El pavor. El miedo atroz. Aquel calor horrendo. Una sola idea: salir de allí. Dos pasos hasta la puerta cerrada, pero no lo dudó un instante. Simplemente, echó a correr escaleras abajo y los abandonó a su destino.
– Había humo por todas partes y aunque uno crea que se orienta bien en una casa, es completamente distinto cuando no ves nada.
Las palabras manaban en un desesperado intento por cumplir y terminar cuanto antes.
– Me arrastré hasta la escalera e intenté subir al piso de arriba, pero el fuego era ya demasiado intenso. Quise gritar para despertarlos, pero el ruido era ensordecedor. No sé cuánto tiempo pasé en la escalera intentando subir. Una y otra vez, me veía obligada a retirarme para volver a probar. Lo último que recuerdo es que un bombero me sacó de allí.
No era capaz de continuar. Sintió con horror que se ruborizaba. Sintió el color de la vergüenza difundirse por sus mejillas.
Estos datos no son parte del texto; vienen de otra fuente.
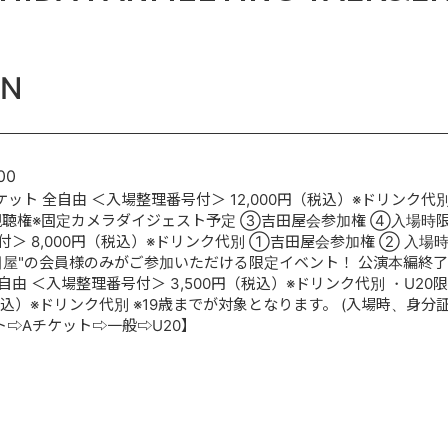
N
00
ケット 全自由 ＜入場整理番号付＞ 12,000円（税込）※ドリンク
視聴権※固定カメラダイジェスト予定 ③吉田屋会参加権 ④入場時限
付＞ 8,000円（税込）※ドリンク代別 ①吉田屋会参加権 ② 入場
吉田屋"の会員様のみがご参加いただける限定イベント！ 公演本編終
自由 ＜入場整理番号付＞ 3,500円（税込）※ドリンク代別 ・U20
（税込）※ドリンク代別 ※19歳までが対象となります。 (入場時、身
ト⇨Aチケット⇨一般⇨U20】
Se quedó allí en el césped viendo cómo el calor hacía estallar los cristales del dormitorio de Liselott. Como petrificada, fue comprendiendo, lento pero seguro, que su hermano nunca saldría de allí. Que se quedaría en el interior de la trampa que ella había tendido. Y ella estaba allí, viva, observando las llamas malvadas que consumían la casa y a quienes se quedaron dentro. Su hermano mayor, tan guapo, tan alegre, que habría sido mucho más valiente que ella. Que en ningún momento habría dudado en dar esos dos pasos para salvarle la vida a ella.
Que debería haber sobrevivido en su lugar.
Y después, todas aquellas preguntas. Todas las respuestas que ya entonces empezaban a desvirtuarse en la desesperación por la verdad. ¡Que ella se acostó en la sala de estar de la planta baja! ¡Que Liselott prometió que ella misma apagaría la sauna! Semanas de terror ante la posibilidad de que alguno de los que se marcharon a casa la hubiese oído responder que sí, que ella la apagaría o que la hubiesen visto dormir arriba, en el sofá del primer piso. Pero su versión nunca fue desmentida y, con el tiempo, se convirtió en la verdad oficial de lo sucedido.